Артём грустно засмеялся и, усаживаясь на прежнее место, с дружелюбной ноткой заключил:

— Нет, братец мой, философские поиски и обобщения — это удел работников областного масштаба, а с нашего брата, районщика, требуют только конкретное. Мы, секретари райкомов, и сами к этому привыкли. Иной раз и хочется на том же пленуме обкома поразговаривать на общие темы, потренировать мозг: ведь живёшь, наблюдаешь, думаешь — а не приходится… У нас особенно председатель облисполкома большой любитель конкретного. «Не прикрывайтесь общими фразами: говорите конкретно, каков удой на одну фуражную корову? Какова выработка на один условный трактор в переводе на мягкую пахоту?»

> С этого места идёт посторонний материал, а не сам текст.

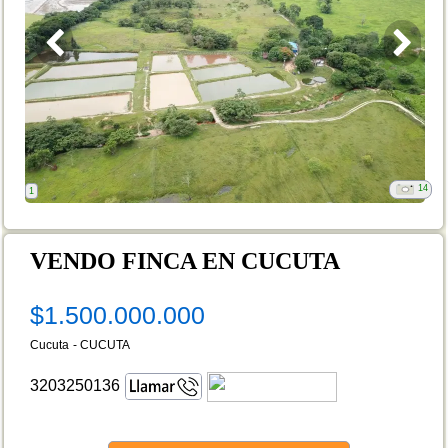
14
1
VENDO FINCA EN CUCUTA
$1.500.000.000
Cucuta
-
CUCUTA
3203250136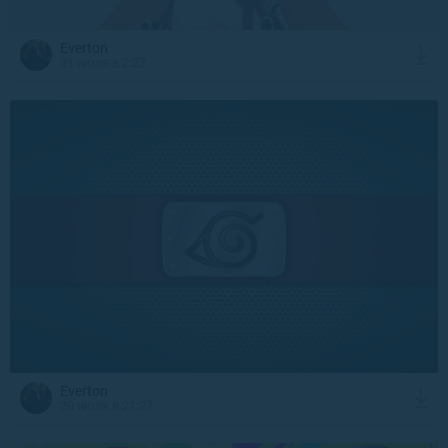
Everton
21 июля в 2:27
Everton
20 июля в 21:27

Артём артистически изобразил начальственный, с хрипотцой голос председателя облисполкома Соломина, хорошо знакомый Максиму по речам на заседаниях и разговорам по телефону.

— Ай, здорово ты его копируешь! — весело засмеялся Максим, вытирая платком вспотевшее лицо.

Артём смотрел на брата с усмешкой и думал о нём: «Погоди, поработаешь вот с годок и сам начнёшь с районов процентики требовать!»

— Я тебе скажу вот что, Максим, — после долгого молчания сказал Артём, расстёгивая свой полувоенный китель. — Конечно, наш Соломин временами грубоват, а всё-таки он прав. Цифра, она лучший показатель положения вещей. Многое в ней, братец мой, сокрыто. Я вот недавно перечитывал некоторые статьи Ильича, посвящённые экономике дореволюционного крестьянского хозяйства. Любил же он опираться на цифры.

— Да я не против цифр! Более того, я решительно за них! — воскликнул Максим.

Он подошёл к своему стулу, опустился на него и, вытянув руки чуть не через весь стол, принялся убеждать Артёма:

— Ты вот говоришь, что Ильич любил цифры, это верно. Но Ленин не просто приводил цифры, он показывал, что скрыто за ними. Опираясь на отдельные примеры положения крестьян той или иной губернии, он умел делать выводы о важнейших явлениях в политической и экономической жизни огромного государства. А у тебя иначе. Ты приводишь цифру только с одной целью: выполнили, не выполнили. А чтобы докопаться до истины, надо показать то самое, о чём ты сейчас сказал: что же скрыто за каждой цифрой? Думаю, при этом ты ни за что не обойдёшься без глубокого анализа настроений людей, их интересов и побуждений. Этого-то как раз и не хватает твоему докладу…

— Я рассчитываю, что мой доклад пополнит бригада обкома, — снова помрачнев, сказал Артём, наклоняя свою седеющую голову над блюдцем с густым парящимся чаем.

— Бригада, конечно, выступит, но мне хотелось, чтобы ты сам кое-что поправил в докладе.

— Посмотрю ночью, посмотрю, — торопливо произнёс Артём.

Максим понял, что брат устал от этого разговора, и поспешил закончить его.

— Да, я совершенно забыл отдать тебе подарок из Москвы. — Максим встал и вышел в соседнюю комнату.

Артём отодвинул блюдце, выпрямился, с любопытством и напряжением ждал возвращения Максима. Брат вернулся с коробкой в руках.

— Видел, что я тебе привёз? — засмеялся Максим и, шутливо покрутив рукой над коробкой, снял с неё крышку.

В коробке на белой вате лежал набор блёсен. Блёсны были сделаны из жёлтой и красной меди и из латуни. Новенькие, не успевшие ещё потускнеть от времени, они блестели и переливались, как драгоценности.

Артём с детства увлекался охотой, но с возрастом, когда стали от долгой ходьбы побаливать ноги, он отдался рыбалке. Дни и ночи напролёт мог сидеть Артём с удочками где-нибудь под черёмуховым кустом, на крутом, заросшем бурьяном берегу тихого омута.

— Ну и уважил! Вот это да! Ну, спасибо тебе, Максюша! — Артём принял коробку от Максима, бережно поставил её на стол, продолжая смотреть на блёсны восхищёнными глазами.